Crystalite shows that strong crystal generation does not require pushing all of the geometric inductive bias into a heavy backbone. Instead, chemical structure can be encoded in the atom representation, while periodic geometry can be placed where it matters most: in the loss and in attention through GEM.

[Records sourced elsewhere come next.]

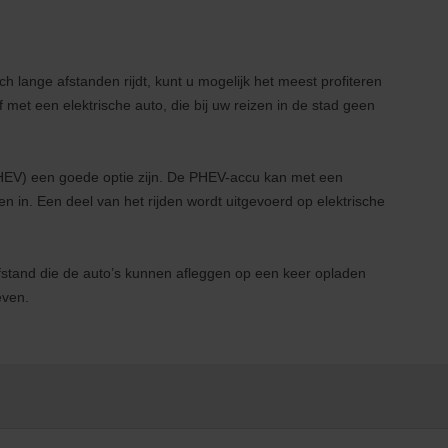
ch lange afstanden rijdt, kunt u mogelijk het meest profiteren
 met een elektrische auto, die bij uw reizen in de stad geen
EV) een goede optie zijn. De PHEV-accu kan met een
en in. Een deel van het rijden wordt uitgevoerd op elektrische
afstand die de auto’s kunnen afleggen op een keer opladen
even.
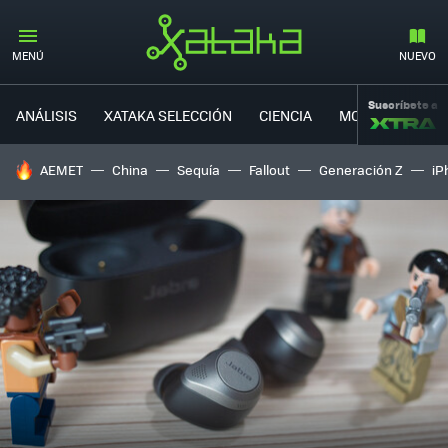
MENÚ
NUEVO
Suscríbete a
ANÁLISIS
XATAKA SELECCIÓN
CIENCIA
MOVILIDAD
HOY SE HABLA DE
AEMET
China
Sequía
Fallout
Generación Z
iP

In practice, that gives a useful balance: Crystalite remains easier to train, sample from, and extend than many geometry-heavy alternatives while still reaching state-of-the-art crystal structure prediction results and strong de novo generation performance. In the main generation comparison, it also achieves the highest S.U.N. score while sampling one to two orders of magnitude faster than leading GNN-based baselines, depending on the reference model and inference setting.

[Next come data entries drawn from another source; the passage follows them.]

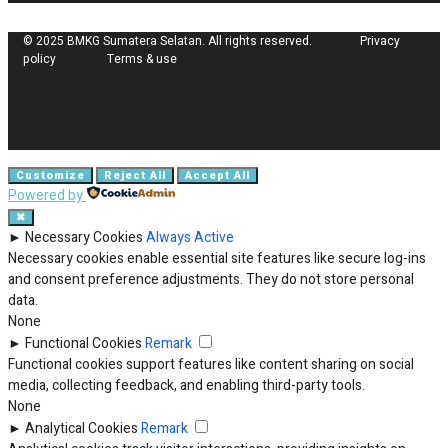
© 2025 BMKG Sumatera Selatan. All rights reserved. Privacy
policy Terms & use
Customize
Reject All
Accept All
Powered by
✖
►
Necessary Cookies
Always Active
Necessary cookies enable essential site features like secure log-ins
and consent preference adjustments. They do not store personal
data.
None
►
Functional Cookies
Remark
Functional cookies support features like content sharing on social
media, collecting feedback, and enabling third-party tools.
None
►
Analytical Cookies
Remark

That speed matters for more than runtime alone. Fast sampling makes conditional generation, guidance, and steering much easier to use in practice, because adding search loops or external constraints no longer multiplies an already expensive denoising cost. In that sense, Crystalite is not only an efficient generator, but also a more practical foundation for controllable and scalable materials discovery workflows.